そして、肝心なところまで全く役に立たなかったのもマスターなのは言うまでも無く。
***
------------ごめんね、あっくん。
チョキン
ぽとり
「--------------うわああああああああああああああああああ!!」
絶叫しながら、アクアは飛び起きた。
ぜぇぜぇ、と肩で息をしている。現在は心療内科医のススメで彼も入院をしていたのだった。
しかし、やはりというべきか。
悪夢に毎晩苛まされる。彼女の首が落ちる夢だ。それも、寂しげな言葉を呟いて死んでいくのだ。

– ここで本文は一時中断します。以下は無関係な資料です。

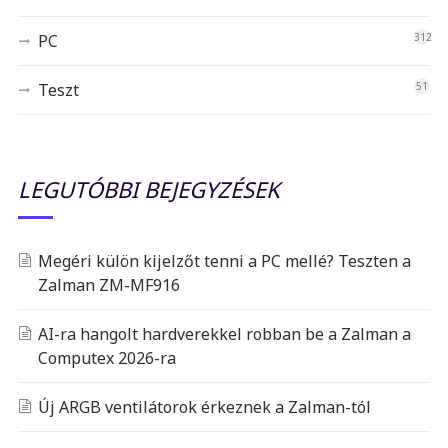
PC
312
Teszt
51
LEGUTÓBBI BEJEGYZÉSEK
Megéri külön kijelzőt tenni a PC mellé? Teszten a
Zalman ZM-MF916
AI-ra hangolt hardverekkel robban be a Zalman a
Computex 2026-ra
Új ARGB ventilátorok érkeznek a Zalman-tól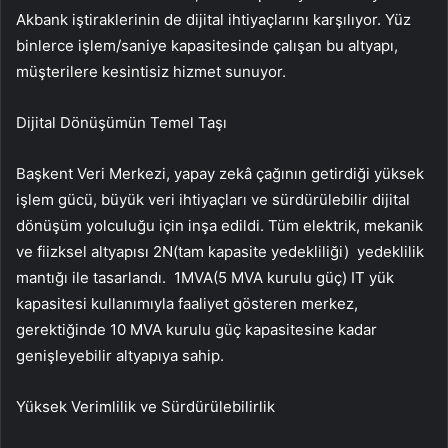
Akbank iştiraklerinin de dijital ihtiyaçlarını karşılıyor. Yüz
binlerce işlem/saniye kapasitesinde çalışan bu altyapı,
müşterilere kesintisiz hizmet sunuyor.
Dijital Dönüşümün Temel Taşı
Başkent Veri Merkezi, yapay zekâ çağının getirdiği yüksek
işlem gücü, büyük veri ihtiyaçları ve sürdürülebilir dijital
dönüşüm yolculuğu için inşa edildi. Tüm elektrik, mekanik
ve fiizksel altyapısı 2N(tam kapasite yedekliliği) yedeklilik
mantığı ile tasarlandı. 1MVA(5 MVA kurulu güç) IT yük
kapasitesi kullanımıyla faaliyet gösteren merkez,
gerektiğinde 10 MVA kurulu güç kapasitesine kadar
genişleyebilir altyapıya sahip.
Yüksek Verimlilik ve Sürdürülebilirlik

同じような夢を何度も見る。いつか気が狂ってしまいそうだ。そうならないように、鎮静剤を渡されているのだが。
「チャモさん……」
---------この戦いが終わったら、一緒にパフェ食べに行こうよ!
悔しい思いがこみ上げてくる。
「……あのときのシーンがまだ頭の中から抜けないなんて……僕はどうかしてるんだ」
***
運命の日から10日が経った。あれから、バトルスポット、GTSも使えるようになり、そして影の携帯獣の脅威も去ったのだった。
ボックスは平和を取り戻した。小さくない犠牲の上で。
ボマーは、そのことを悔やんでいた。
チャモの頭部の再生は未だに終わっていない。仮に終わったとしても、彼女は以前のことは覚えていない。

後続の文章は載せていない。